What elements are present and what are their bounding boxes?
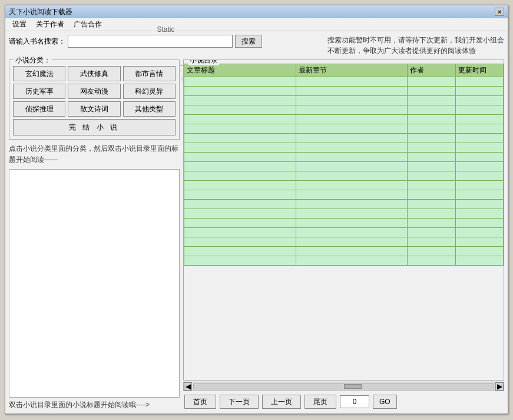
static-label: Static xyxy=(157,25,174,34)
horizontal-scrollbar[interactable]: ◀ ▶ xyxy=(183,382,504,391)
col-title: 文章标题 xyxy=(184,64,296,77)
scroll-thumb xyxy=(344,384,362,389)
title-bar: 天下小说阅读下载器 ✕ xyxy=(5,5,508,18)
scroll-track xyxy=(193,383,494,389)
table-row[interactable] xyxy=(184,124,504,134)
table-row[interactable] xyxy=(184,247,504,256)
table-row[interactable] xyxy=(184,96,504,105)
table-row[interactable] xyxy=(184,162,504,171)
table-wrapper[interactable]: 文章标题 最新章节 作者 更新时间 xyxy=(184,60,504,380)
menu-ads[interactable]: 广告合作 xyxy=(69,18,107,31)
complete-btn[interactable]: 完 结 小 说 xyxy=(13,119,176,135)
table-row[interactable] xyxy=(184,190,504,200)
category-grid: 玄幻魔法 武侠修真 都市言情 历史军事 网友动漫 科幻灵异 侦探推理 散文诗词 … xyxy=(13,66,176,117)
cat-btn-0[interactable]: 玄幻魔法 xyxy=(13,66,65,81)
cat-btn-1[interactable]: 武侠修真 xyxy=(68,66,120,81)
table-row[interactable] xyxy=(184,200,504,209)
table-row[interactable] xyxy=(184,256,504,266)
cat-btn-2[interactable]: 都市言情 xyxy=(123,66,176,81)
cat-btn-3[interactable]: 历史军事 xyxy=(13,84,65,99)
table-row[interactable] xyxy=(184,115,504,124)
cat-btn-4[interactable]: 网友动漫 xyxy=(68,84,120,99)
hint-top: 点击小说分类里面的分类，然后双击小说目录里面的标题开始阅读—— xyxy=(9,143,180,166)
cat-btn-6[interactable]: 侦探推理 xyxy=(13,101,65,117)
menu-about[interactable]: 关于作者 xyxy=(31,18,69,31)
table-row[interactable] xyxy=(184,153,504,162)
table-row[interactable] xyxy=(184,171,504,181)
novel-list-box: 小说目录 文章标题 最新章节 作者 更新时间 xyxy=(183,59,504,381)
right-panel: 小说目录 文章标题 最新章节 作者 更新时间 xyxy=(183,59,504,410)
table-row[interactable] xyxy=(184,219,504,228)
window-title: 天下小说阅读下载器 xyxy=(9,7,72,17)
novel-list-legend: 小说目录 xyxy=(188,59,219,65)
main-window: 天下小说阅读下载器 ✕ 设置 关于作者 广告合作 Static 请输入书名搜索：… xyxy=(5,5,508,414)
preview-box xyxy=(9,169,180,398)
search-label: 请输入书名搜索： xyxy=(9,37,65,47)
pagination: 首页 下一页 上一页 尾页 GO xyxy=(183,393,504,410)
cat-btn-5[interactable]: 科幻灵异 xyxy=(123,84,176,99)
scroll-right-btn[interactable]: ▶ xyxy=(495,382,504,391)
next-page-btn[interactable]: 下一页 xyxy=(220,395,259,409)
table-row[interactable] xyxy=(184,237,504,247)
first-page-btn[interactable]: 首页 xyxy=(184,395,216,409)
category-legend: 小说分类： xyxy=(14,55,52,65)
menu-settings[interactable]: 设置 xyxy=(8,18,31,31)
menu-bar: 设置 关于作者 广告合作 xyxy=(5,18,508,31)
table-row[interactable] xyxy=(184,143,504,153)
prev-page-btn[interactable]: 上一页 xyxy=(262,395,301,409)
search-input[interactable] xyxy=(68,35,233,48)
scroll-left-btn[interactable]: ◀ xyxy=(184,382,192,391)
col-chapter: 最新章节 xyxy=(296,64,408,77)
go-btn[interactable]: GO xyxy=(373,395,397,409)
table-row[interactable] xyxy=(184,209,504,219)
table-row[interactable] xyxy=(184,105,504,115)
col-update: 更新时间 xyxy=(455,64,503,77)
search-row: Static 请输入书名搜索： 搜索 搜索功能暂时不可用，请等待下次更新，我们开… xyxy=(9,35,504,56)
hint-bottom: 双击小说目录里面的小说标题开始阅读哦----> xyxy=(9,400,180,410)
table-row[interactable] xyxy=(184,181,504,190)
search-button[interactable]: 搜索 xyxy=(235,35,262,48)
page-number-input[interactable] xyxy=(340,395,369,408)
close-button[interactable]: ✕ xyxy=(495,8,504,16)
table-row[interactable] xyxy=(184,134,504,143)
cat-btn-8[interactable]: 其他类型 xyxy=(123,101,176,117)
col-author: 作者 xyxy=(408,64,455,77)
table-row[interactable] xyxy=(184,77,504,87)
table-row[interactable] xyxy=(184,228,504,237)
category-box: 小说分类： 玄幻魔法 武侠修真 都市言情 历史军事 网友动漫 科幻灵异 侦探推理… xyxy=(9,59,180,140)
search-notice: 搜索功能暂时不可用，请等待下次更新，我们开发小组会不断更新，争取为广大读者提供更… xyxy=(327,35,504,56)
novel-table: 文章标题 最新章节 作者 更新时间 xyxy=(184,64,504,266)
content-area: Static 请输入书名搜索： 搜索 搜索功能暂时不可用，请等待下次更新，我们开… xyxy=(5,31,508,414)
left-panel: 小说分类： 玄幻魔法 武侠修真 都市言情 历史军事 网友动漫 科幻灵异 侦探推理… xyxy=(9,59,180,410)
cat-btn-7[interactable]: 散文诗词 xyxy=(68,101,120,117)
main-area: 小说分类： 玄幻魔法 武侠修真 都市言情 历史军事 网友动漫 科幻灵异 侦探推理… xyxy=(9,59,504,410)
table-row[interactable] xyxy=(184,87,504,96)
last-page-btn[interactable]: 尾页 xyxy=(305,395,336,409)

────

* _TASK GOAL_: Every record is to be repeated exactly, and no picture is carried over.

* _TASK ANSWER_:
What elements are present and what are their bounding boxes?
static-label: Static xyxy=(157,25,174,34)
horizontal-scrollbar[interactable]: ◀ ▶ xyxy=(183,382,504,391)
col-title: 文章标题 xyxy=(184,64,296,77)
scroll-thumb xyxy=(344,384,362,389)
title-bar: 天下小说阅读下载器 ✕ xyxy=(5,5,508,18)
scroll-track xyxy=(193,383,494,389)
table-row[interactable] xyxy=(184,124,504,134)
table-row[interactable] xyxy=(184,247,504,256)
table-row[interactable] xyxy=(184,96,504,105)
table-row[interactable] xyxy=(184,162,504,171)
table-wrapper[interactable]: 文章标题 最新章节 作者 更新时间 xyxy=(184,60,504,380)
menu-ads[interactable]: 广告合作 xyxy=(69,18,107,31)
complete-btn[interactable]: 完 结 小 说 xyxy=(13,119,176,135)
table-row[interactable] xyxy=(184,190,504,200)
category-grid: 玄幻魔法 武侠修真 都市言情 历史军事 网友动漫 科幻灵异 侦探推理 散文诗词 … xyxy=(13,66,176,117)
cat-btn-0[interactable]: 玄幻魔法 xyxy=(13,66,65,81)
cat-btn-1[interactable]: 武侠修真 xyxy=(68,66,120,81)
table-row[interactable] xyxy=(184,200,504,209)
table-row[interactable] xyxy=(184,256,504,266)
cat-btn-2[interactable]: 都市言情 xyxy=(123,66,176,81)
cat-btn-3[interactable]: 历史军事 xyxy=(13,84,65,99)
table-row[interactable] xyxy=(184,115,504,124)
cat-btn-4[interactable]: 网友动漫 xyxy=(68,84,120,99)
hint-top: 点击小说分类里面的分类，然后双击小说目录里面的标题开始阅读—— xyxy=(9,143,180,166)
cat-btn-6[interactable]: 侦探推理 xyxy=(13,101,65,117)
menu-about[interactable]: 关于作者 xyxy=(31,18,69,31)
table-row[interactable] xyxy=(184,153,504,162)
table-row[interactable] xyxy=(184,171,504,181)
novel-list-box: 小说目录 文章标题 最新章节 作者 更新时间 xyxy=(183,59,504,381)
right-panel: 小说目录 文章标题 最新章节 作者 更新时间 xyxy=(183,59,504,410)
table-row[interactable] xyxy=(184,219,504,228)
window-title: 天下小说阅读下载器 xyxy=(9,7,72,17)
novel-list-legend: 小说目录 xyxy=(188,59,219,65)
main-window: 天下小说阅读下载器 ✕ 设置 关于作者 广告合作 Static 请输入书名搜索：… xyxy=(5,5,508,414)
preview-box xyxy=(9,169,180,398)
search-label: 请输入书名搜索： xyxy=(9,37,65,47)
pagination: 首页 下一页 上一页 尾页 GO xyxy=(183,393,504,410)
cat-btn-5[interactable]: 科幻灵异 xyxy=(123,84,176,99)
scroll-right-btn[interactable]: ▶ xyxy=(495,382,504,391)
next-page-btn[interactable]: 下一页 xyxy=(220,395,259,409)
table-row[interactable] xyxy=(184,237,504,247)
first-page-btn[interactable]: 首页 xyxy=(184,395,216,409)
category-legend: 小说分类： xyxy=(14,55,52,65)
menu-settings[interactable]: 设置 xyxy=(8,18,31,31)
menu-bar: 设置 关于作者 广告合作 xyxy=(5,18,508,31)
table-row[interactable] xyxy=(184,143,504,153)
prev-page-btn[interactable]: 上一页 xyxy=(262,395,301,409)
search-input[interactable] xyxy=(68,35,233,48)
scroll-left-btn[interactable]: ◀ xyxy=(184,382,192,391)
col-chapter: 最新章节 xyxy=(296,64,408,77)
go-btn[interactable]: GO xyxy=(373,395,397,409)
table-row[interactable] xyxy=(184,209,504,219)
table-row[interactable] xyxy=(184,105,504,115)
col-update: 更新时间 xyxy=(455,64,503,77)
search-row: Static 请输入书名搜索： 搜索 搜索功能暂时不可用，请等待下次更新，我们开… xyxy=(9,35,504,56)
hint-bottom: 双击小说目录里面的小说标题开始阅读哦----> xyxy=(9,400,180,410)
table-row[interactable] xyxy=(184,181,504,190)
search-button[interactable]: 搜索 xyxy=(235,35,262,48)
page-number-input[interactable] xyxy=(340,395,369,408)
close-button[interactable]: ✕ xyxy=(495,8,504,16)
table-row[interactable] xyxy=(184,134,504,143)
cat-btn-8[interactable]: 其他类型 xyxy=(123,101,176,117)
col-author: 作者 xyxy=(408,64,455,77)
table-row[interactable] xyxy=(184,77,504,87)
table-row[interactable] xyxy=(184,228,504,237)
category-box: 小说分类： 玄幻魔法 武侠修真 都市言情 历史军事 网友动漫 科幻灵异 侦探推理… xyxy=(9,59,180,140)
search-notice: 搜索功能暂时不可用，请等待下次更新，我们开发小组会不断更新，争取为广大读者提供更… xyxy=(327,35,504,56)
novel-table: 文章标题 最新章节 作者 更新时间 xyxy=(184,64,504,266)
content-area: Static 请输入书名搜索： 搜索 搜索功能暂时不可用，请等待下次更新，我们开… xyxy=(5,31,508,414)
left-panel: 小说分类： 玄幻魔法 武侠修真 都市言情 历史军事 网友动漫 科幻灵异 侦探推理… xyxy=(9,59,180,410)
cat-btn-7[interactable]: 散文诗词 xyxy=(68,101,120,117)
main-area: 小说分类： 玄幻魔法 武侠修真 都市言情 历史军事 网友动漫 科幻灵异 侦探推理… xyxy=(9,59,504,410)
table-row[interactable] xyxy=(184,87,504,96)
last-page-btn[interactable]: 尾页 xyxy=(305,395,336,409)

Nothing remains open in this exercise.